### EXERCISE AIM
Which of the lines in the listing that follows hold "below"? Pull each one out.

### GIVEN DATA
'''
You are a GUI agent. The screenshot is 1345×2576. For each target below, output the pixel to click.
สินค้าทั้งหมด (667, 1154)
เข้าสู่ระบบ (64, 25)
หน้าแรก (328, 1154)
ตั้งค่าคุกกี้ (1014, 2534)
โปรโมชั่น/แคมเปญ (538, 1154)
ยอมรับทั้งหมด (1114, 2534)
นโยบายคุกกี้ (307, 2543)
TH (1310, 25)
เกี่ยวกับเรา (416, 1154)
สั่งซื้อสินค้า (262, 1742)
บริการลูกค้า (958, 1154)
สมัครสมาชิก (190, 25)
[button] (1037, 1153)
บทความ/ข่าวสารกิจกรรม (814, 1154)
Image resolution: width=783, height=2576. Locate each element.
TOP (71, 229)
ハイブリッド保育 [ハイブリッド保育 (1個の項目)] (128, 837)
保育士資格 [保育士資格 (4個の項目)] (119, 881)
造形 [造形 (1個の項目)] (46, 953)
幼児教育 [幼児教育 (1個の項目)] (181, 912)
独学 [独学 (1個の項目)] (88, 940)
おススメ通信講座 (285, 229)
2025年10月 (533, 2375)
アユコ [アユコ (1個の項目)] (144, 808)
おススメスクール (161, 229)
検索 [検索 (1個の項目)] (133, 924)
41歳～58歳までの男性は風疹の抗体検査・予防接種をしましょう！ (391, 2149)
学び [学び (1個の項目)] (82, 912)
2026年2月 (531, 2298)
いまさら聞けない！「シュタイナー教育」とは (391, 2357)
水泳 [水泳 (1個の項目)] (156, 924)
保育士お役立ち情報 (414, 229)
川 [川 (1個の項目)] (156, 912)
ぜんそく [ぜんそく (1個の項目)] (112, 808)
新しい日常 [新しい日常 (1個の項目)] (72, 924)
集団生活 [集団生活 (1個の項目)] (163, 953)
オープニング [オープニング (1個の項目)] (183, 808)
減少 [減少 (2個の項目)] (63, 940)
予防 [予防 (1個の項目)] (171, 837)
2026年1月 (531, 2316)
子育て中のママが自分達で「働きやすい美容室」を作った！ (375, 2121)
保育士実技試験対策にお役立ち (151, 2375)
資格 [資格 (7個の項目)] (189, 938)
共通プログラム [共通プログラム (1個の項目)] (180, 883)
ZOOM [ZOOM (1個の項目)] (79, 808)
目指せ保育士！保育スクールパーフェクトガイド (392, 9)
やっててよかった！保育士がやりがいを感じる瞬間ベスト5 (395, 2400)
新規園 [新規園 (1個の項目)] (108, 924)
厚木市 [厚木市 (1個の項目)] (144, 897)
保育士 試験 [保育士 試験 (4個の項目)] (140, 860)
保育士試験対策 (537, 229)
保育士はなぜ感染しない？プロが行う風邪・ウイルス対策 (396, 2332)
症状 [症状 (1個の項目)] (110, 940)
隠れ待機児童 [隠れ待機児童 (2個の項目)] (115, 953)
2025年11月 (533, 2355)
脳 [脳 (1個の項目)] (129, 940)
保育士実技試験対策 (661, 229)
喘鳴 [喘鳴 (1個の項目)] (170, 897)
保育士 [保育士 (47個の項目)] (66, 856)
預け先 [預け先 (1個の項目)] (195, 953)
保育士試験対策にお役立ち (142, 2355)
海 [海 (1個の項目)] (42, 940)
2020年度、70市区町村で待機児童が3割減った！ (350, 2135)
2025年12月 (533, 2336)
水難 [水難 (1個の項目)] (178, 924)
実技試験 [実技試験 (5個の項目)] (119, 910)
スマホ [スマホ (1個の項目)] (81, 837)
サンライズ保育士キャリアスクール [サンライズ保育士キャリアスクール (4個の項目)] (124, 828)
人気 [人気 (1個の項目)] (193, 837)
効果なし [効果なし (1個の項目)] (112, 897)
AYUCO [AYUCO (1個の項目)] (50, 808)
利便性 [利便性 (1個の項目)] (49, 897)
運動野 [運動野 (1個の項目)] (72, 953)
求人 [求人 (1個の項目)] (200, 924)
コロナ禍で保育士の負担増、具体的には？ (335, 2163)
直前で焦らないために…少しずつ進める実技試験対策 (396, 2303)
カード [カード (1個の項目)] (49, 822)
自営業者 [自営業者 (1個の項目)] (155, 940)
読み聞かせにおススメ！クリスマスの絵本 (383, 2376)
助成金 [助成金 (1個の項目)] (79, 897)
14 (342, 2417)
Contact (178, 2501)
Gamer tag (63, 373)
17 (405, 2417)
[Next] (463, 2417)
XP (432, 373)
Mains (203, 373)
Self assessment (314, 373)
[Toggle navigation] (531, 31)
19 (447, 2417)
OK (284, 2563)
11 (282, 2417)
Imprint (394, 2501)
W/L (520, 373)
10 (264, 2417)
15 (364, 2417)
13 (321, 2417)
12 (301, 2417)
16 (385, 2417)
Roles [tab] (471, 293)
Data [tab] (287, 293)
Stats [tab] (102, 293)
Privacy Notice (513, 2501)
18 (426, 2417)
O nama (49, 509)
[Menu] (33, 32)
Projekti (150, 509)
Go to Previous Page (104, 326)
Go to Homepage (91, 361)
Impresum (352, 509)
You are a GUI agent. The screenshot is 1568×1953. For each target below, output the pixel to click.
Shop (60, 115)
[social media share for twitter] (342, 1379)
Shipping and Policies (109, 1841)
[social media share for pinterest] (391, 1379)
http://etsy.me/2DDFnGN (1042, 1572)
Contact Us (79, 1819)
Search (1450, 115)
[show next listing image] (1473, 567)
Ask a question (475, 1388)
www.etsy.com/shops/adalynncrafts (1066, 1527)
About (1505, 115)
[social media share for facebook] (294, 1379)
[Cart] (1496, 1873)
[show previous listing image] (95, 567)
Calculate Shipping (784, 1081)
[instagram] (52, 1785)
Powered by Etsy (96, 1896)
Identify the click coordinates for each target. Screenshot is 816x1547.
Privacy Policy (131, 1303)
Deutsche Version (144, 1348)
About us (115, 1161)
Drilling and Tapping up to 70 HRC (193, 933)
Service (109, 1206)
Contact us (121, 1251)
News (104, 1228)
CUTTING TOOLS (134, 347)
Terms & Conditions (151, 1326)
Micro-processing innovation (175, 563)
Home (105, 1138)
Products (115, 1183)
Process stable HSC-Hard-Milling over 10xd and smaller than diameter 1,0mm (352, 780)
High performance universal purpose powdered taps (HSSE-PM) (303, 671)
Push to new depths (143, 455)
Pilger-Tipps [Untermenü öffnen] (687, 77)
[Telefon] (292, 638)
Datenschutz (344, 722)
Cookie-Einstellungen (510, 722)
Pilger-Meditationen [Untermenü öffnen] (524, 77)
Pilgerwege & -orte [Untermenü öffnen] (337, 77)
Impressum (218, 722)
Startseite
'''
### ANSWER BOX
You are a GUI agent. The screenshot is 1345×2576. For each target below, output the pixel to click.
You are a GUI agent. The screenshot is 1568×1953. For each target below, output the pixel to click.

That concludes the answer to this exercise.